Exercise
Copy out the records so that each line matches the original.

Data records

+--

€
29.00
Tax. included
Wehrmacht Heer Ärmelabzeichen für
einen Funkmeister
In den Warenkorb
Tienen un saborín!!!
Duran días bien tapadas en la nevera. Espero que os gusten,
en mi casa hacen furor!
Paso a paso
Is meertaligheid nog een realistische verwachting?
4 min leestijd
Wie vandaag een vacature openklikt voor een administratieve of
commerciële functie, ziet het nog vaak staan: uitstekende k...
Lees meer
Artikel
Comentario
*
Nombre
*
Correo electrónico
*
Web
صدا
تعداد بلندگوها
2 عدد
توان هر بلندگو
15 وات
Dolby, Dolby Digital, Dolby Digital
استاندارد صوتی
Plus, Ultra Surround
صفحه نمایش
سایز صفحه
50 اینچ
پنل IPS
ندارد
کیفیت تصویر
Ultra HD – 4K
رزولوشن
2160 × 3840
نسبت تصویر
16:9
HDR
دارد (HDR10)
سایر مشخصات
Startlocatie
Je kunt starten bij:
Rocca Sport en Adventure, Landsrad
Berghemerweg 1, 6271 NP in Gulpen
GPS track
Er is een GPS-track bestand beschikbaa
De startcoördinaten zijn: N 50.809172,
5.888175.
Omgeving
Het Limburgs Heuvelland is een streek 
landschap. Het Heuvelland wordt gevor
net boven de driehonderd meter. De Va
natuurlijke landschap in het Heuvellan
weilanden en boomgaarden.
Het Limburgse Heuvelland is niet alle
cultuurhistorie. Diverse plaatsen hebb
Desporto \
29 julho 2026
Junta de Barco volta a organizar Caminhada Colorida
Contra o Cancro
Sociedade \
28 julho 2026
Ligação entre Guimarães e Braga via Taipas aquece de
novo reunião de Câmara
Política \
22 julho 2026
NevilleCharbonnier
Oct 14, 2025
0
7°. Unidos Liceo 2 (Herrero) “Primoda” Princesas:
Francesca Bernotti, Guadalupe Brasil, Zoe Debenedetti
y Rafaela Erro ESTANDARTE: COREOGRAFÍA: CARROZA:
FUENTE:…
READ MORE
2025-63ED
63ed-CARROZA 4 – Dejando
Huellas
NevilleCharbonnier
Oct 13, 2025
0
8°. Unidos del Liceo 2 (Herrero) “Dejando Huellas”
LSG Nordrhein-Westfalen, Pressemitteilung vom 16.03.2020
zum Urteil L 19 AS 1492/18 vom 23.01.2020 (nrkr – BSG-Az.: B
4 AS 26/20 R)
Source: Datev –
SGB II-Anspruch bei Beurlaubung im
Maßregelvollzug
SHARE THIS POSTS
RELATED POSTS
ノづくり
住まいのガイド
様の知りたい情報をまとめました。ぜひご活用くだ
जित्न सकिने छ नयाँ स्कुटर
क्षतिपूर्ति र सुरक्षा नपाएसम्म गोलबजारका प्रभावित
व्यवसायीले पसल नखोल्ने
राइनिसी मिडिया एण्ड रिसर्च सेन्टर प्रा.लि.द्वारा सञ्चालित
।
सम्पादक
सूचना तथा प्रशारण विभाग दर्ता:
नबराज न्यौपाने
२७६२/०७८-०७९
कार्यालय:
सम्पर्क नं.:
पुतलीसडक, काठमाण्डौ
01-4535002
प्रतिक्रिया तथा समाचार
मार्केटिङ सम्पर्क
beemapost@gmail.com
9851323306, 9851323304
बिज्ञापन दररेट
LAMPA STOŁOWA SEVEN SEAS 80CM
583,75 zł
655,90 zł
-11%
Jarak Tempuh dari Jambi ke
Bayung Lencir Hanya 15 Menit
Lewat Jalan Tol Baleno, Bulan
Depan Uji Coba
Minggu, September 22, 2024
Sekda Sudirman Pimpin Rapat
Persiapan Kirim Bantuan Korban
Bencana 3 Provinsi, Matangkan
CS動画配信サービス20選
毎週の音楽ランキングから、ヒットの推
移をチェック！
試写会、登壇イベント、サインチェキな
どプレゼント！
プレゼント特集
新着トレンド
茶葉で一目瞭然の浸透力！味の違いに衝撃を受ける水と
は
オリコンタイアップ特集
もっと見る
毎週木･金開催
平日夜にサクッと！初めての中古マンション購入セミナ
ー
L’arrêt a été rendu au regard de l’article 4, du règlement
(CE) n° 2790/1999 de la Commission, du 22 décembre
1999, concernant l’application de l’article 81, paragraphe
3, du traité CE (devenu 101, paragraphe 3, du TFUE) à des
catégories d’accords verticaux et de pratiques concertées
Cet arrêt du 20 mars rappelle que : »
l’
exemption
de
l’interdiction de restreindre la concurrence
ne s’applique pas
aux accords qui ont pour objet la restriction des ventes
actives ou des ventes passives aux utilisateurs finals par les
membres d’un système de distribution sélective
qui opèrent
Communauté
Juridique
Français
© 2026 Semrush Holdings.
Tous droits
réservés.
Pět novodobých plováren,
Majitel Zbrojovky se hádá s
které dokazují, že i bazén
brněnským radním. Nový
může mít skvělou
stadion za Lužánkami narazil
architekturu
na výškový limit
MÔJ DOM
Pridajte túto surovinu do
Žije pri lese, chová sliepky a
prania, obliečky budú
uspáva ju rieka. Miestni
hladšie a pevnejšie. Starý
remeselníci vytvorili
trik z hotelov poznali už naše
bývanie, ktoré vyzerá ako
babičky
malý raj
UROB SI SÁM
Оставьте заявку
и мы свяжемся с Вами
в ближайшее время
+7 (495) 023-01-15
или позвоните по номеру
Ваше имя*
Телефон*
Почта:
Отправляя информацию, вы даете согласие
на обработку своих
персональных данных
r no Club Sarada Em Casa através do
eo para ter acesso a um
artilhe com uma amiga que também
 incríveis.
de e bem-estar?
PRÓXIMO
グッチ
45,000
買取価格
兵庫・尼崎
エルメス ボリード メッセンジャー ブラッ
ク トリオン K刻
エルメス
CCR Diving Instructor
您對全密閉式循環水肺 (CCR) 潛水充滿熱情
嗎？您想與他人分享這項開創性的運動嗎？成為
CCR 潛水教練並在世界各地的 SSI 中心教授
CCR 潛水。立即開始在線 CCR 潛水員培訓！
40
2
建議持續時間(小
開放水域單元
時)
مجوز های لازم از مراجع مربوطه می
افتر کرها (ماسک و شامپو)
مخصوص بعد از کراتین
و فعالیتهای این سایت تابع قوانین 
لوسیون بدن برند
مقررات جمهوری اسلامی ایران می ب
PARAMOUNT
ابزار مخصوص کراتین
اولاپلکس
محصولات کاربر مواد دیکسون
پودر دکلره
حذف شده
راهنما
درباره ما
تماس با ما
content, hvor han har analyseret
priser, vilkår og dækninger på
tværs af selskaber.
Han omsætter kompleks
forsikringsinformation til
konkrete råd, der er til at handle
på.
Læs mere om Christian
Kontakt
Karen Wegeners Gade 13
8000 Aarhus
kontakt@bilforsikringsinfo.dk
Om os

+--

Exercise result
€
29.00
Tax. included
Wehrmacht Heer Ärmelabzeichen für
einen Funkmeister
In den Warenkorb
Tienen un saborín!!!
Duran días bien tapadas en la nevera. Espero que os gusten,
en mi casa hacen furor!
Paso a paso
Is meertaligheid nog een realistische verwachting?
4 min leestijd
Wie vandaag een vacature openklikt voor een administratieve of
commerciële functie, ziet het nog vaak staan: uitstekende k...
Lees meer
Artikel
Comentario
*
Nombre
*
Correo electrónico
*
Web
صدا
تعداد بلندگوها
2 عدد
توان هر بلندگو
15 وات
Dolby, Dolby Digital, Dolby Digital
استاندارد صوتی
Plus, Ultra Surround
صفحه نمایش
سایز صفحه
50 اینچ
پنل IPS
ندارد
کیفیت تصویر
Ultra HD – 4K
رزولوشن
2160 × 3840
نسبت تصویر
16:9
HDR
دارد (HDR10)
سایر مشخصات
Startlocatie
Je kunt starten bij:
Rocca Sport en Adventure, Landsrad
Berghemerweg 1, 6271 NP in Gulpen
GPS track
Er is een GPS-track bestand beschikbaa
De startcoördinaten zijn: N 50.809172,
5.888175.
Omgeving
Het Limburgs Heuvelland is een streek 
landschap. Het Heuvelland wordt gevor
net boven de driehonderd meter. De Va
natuurlijke landschap in het Heuvellan
weilanden en boomgaarden.
Het Limburgse Heuvelland is niet alle
cultuurhistorie. Diverse plaatsen hebb
Desporto \
29 julho 2026
Junta de Barco volta a organizar Caminhada Colorida
Contra o Cancro
Sociedade \
28 julho 2026
Ligação entre Guimarães e Braga via Taipas aquece de
novo reunião de Câmara
Política \
22 julho 2026
NevilleCharbonnier
Oct 14, 2025
0
7°. Unidos Liceo 2 (Herrero) “Primoda” Princesas:
Francesca Bernotti, Guadalupe Brasil, Zoe Debenedetti
y Rafaela Erro ESTANDARTE: COREOGRAFÍA: CARROZA:
FUENTE:…
READ MORE
2025-63ED
63ed-CARROZA 4 – Dejando
Huellas
NevilleCharbonnier
Oct 13, 2025
0
8°. Unidos del Liceo 2 (Herrero) “Dejando Huellas”
LSG Nordrhein-Westfalen, Pressemitteilung vom 16.03.2020
zum Urteil L 19 AS 1492/18 vom 23.01.2020 (nrkr – BSG-Az.: B
4 AS 26/20 R)
Source: Datev –
SGB II-Anspruch bei Beurlaubung im
Maßregelvollzug
SHARE THIS POSTS
RELATED POSTS
ノづくり
住まいのガイド
様の知りたい情報をまとめました。ぜひご活用くだ
जित्न सकिने छ नयाँ स्कुटर
क्षतिपूर्ति र सुरक्षा नपाएसम्म गोलबजारका प्रभावित
व्यवसायीले पसल नखोल्ने
राइनिसी मिडिया एण्ड रिसर्च सेन्टर प्रा.लि.द्वारा सञ्चालित
।
सम्पादक
सूचना तथा प्रशारण विभाग दर्ता:
नबराज न्यौपाने
२७६२/०७८-०७९
कार्यालय:
सम्पर्क नं.:
पुतलीसडक, काठमाण्डौ
01-4535002
प्रतिक्रिया तथा समाचार
मार्केटिङ सम्पर्क
beemapost@gmail.com
9851323306, 9851323304
बिज्ञापन दररेट
LAMPA STOŁOWA SEVEN SEAS 80CM
583,75 zł
655,90 zł
-11%
Jarak Tempuh dari Jambi ke
Bayung Lencir Hanya 15 Menit
Lewat Jalan Tol Baleno, Bulan
Depan Uji Coba
Minggu, September 22, 2024
Sekda Sudirman Pimpin Rapat
Persiapan Kirim Bantuan Korban
Bencana 3 Provinsi, Matangkan
CS動画配信サービス20選
毎週の音楽ランキングから、ヒットの推
移をチェック！
試写会、登壇イベント、サインチェキな
どプレゼント！
プレゼント特集
新着トレンド
茶葉で一目瞭然の浸透力！味の違いに衝撃を受ける水と
は
オリコンタイアップ特集
もっと見る
毎週木･金開催
平日夜にサクッと！初めての中古マンション購入セミナ
ー
L’arrêt a été rendu au regard de l’article 4, du règlement
(CE) n° 2790/1999 de la Commission, du 22 décembre
1999, concernant l’application de l’article 81, paragraphe
3, du traité CE (devenu 101, paragraphe 3, du TFUE) à des
catégories d’accords verticaux et de pratiques concertées
Cet arrêt du 20 mars rappelle que : »
l’
exemption
de
l’interdiction de restreindre la concurrence
ne s’applique pas
aux accords qui ont pour objet la restriction des ventes
actives ou des ventes passives aux utilisateurs finals par les
membres d’un système de distribution sélective
qui opèrent
Communauté
Juridique
Français
© 2026 Semrush Holdings.
Tous droits
réservés.
Pět novodobých plováren,
Majitel Zbrojovky se hádá s
které dokazují, že i bazén
brněnským radním. Nový
může mít skvělou
stadion za Lužánkami narazil
architekturu
na výškový limit
MÔJ DOM
Pridajte túto surovinu do
Žije pri lese, chová sliepky a
prania, obliečky budú
uspáva ju rieka. Miestni
hladšie a pevnejšie. Starý
remeselníci vytvorili
trik z hotelov poznali už naše
bývanie, ktoré vyzerá ako
babičky
malý raj
UROB SI SÁM
Оставьте заявку
и мы свяжемся с Вами
в ближайшее время
+7 (495) 023-01-15
или позвоните по номеру
Ваше имя*
Телефон*
Почта:
Отправляя информацию, вы даете согласие
на обработку своих
персональных данных
r no Club Sarada Em Casa através do
eo para ter acesso a um
artilhe com uma amiga que também
 incríveis.
de e bem-estar?
PRÓXIMO
グッチ
45,000
買取価格
兵庫・尼崎
エルメス ボリード メッセンジャー ブラッ
ク トリオン K刻
エルメス
CCR Diving Instructor
您對全密閉式循環水肺 (CCR) 潛水充滿熱情
嗎？您想與他人分享這項開創性的運動嗎？成為
CCR 潛水教練並在世界各地的 SSI 中心教授
CCR 潛水。立即開始在線 CCR 潛水員培訓！
40
2
建議持續時間(小
開放水域單元
時)
مجوز های لازم از مراجع مربوطه می
افتر کرها (ماسک و شامپو)
مخصوص بعد از کراتین
و فعالیتهای این سایت تابع قوانین 
لوسیون بدن برند
مقررات جمهوری اسلامی ایران می ب
PARAMOUNT
ابزار مخصوص کراتین
اولاپلکس
محصولات کاربر مواد دیکسون
پودر دکلره
حذف شده
راهنما
درباره ما
تماس با ما
content, hvor han har analyseret
priser, vilkår og dækninger på
tværs af selskaber.
Han omsætter kompleks
forsikringsinformation til
konkrete råd, der er til at handle
på.
Læs mere om Christian
Kontakt
Karen Wegeners Gade 13
8000 Aarhus
kontakt@bilforsikringsinfo.dk
Om os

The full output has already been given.